I am solving this question on LeetCode.com:
In a gold mine grid of size m * n, each cell in this mine has an integer representing the amount of gold in that cell, 0 if it is empty. Return the maximum amount of gold you can collect under the conditions:-
(a) Every time you are located in a cell you will collect all the gold in that cell;
(b) From your position you can walk one step to the left, right, up or down.
(c) You can't visit the same cell more than once;
(d) Never visit a cell with 0 gold.
(e) You can start and stop collecting gold from any position in the grid that has some gold.
For the grid:[[0,6,0],[5,8,7],[0,9,0]]the output is:24.
I wrote the code below:
class Solution {
public:
int dig(vector<vector<int>>& grid, int i, int j) {
if(i>=grid.size() || i<0 || j>=grid[0].size() || j<0 || grid[i][j]==0) return 0;
//change begins...
int gold=0;
gold+=grid[i][j];
grid[i][j]=0;
gold+=max(dig(grid, i+1, j), max(dig(grid, i, j+1), max(dig(grid, i-1, j), dig(grid, i, j-1))));
return gold;
//change ends...
}
int getMaximumGold(vector<vector<int>>& grid) {
vector<vector<int>> gridCopy=grid;
int maxGold=0;
for(int i=0; i<grid.size(); i++) {
for(int j=0; j<grid[0].size(); j++) {
if(grid[i][j]!=0) {
maxGold=max(maxGold, dig(gridCopy, i, j));
gridCopy=grid;
}
}
}
return maxGold;
}
};
However, it breaks on the input [[1,0,7,0,0,0],[2,0,6,0,1,0],[3,5,6,7,4,2],[4,3,1,0,2,0],[3,0,5,0,20,0]]; yielding 58 instead of 60.

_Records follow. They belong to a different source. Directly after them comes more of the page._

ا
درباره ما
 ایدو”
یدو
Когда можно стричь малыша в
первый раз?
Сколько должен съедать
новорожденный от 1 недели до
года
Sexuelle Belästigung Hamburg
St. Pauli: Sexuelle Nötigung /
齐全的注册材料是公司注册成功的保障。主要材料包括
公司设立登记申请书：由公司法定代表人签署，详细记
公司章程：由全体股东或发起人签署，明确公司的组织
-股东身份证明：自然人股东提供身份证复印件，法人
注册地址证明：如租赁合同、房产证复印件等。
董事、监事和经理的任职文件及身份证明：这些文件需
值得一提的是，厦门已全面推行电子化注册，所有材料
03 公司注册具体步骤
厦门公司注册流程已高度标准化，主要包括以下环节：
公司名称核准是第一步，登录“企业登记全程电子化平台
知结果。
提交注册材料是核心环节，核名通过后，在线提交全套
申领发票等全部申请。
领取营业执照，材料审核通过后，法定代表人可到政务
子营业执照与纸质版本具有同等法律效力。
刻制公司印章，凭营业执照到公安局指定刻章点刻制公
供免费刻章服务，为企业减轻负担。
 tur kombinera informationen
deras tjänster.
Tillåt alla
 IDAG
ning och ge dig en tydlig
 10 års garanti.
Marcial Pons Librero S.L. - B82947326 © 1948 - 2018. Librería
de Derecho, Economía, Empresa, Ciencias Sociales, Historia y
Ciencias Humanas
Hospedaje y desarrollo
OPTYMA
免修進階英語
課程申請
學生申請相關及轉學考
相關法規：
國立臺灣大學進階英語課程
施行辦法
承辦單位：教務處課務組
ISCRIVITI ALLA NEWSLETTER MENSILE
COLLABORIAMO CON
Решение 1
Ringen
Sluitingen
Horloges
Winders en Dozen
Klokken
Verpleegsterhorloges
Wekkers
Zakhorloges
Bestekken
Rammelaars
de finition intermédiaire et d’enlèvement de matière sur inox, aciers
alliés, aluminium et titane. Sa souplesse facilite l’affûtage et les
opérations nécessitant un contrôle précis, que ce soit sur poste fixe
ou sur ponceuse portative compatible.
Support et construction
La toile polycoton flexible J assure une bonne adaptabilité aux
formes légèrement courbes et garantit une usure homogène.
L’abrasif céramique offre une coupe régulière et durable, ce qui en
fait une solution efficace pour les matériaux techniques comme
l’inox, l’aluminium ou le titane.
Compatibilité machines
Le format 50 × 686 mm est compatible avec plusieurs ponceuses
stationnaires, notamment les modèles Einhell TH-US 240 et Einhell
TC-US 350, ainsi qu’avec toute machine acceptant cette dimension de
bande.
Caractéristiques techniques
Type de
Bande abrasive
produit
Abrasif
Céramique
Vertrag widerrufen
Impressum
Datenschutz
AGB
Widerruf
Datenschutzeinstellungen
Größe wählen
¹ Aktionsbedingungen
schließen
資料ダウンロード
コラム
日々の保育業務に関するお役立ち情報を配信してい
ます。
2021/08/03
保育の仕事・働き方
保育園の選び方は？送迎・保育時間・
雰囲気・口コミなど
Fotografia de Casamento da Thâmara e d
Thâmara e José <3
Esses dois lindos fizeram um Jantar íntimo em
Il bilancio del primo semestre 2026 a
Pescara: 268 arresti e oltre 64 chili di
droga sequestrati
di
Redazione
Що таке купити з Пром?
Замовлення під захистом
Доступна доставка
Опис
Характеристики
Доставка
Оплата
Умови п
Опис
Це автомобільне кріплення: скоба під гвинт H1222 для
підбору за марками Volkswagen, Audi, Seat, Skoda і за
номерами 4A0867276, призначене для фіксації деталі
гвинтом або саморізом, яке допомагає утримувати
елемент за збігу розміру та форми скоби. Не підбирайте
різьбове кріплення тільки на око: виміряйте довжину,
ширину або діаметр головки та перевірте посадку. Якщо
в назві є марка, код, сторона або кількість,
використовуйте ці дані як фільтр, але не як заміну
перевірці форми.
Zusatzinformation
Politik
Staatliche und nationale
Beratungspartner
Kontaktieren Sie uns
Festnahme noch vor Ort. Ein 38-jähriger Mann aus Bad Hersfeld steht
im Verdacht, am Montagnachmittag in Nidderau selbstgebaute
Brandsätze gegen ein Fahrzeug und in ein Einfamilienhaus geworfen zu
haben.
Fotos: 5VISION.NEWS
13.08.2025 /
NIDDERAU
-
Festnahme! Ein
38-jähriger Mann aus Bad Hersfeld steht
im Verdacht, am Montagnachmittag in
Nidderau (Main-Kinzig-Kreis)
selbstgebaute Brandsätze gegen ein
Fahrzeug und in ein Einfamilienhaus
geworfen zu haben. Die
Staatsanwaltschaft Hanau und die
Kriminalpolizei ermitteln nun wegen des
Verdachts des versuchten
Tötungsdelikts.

There's another code that I found here, which is identical, except in the commented part above, wherein they have the below lines instead:
g[i][j] = -g[i][j];
auto res = max({ dfs(g, i + 1, j), dfs(g, i, j + 1), dfs(g, i - 1, j), dfs(g, i, j - 1) });
g[i][j] = -g[i][j];
return g[i][j] + res;
(And of course, they don't assign grid to gridCopy in the nested for loop, since they revert the modified grid back to its original form).
I understand they are backtracking, while I am not. But I am unable to understand what I am doing incorrect, since logically, I am doing the exact same thing. I used debug statements to trace the issue, but it is becoming difficult to follow along since there are many recursive calls.
Could someone please point out what is the logical fallacy in my code above?
Thanks!
All your recursive calls might modify the grid, and don't restore it.
That means that the first visit to a cell will block it for all other subsequent attempts.
For instance, if dig(grid, i+1, j) is evaluated first, none of the cells that were visited during that computation are available when you do the other three directions.
If your code happens to start in the top left corner and go downwards first in your example, you will visit 1-2-3-4-3 and get stuck.
After that walk, there is no path from the top left corner any more, even though there were plenty of them from the beginning, and some of them pay a lot more than 13.
(You might think that you're going to find a path from either direction, but it depends on the evaluation order.)
Shared mutable state and recursion is a very tricky combination.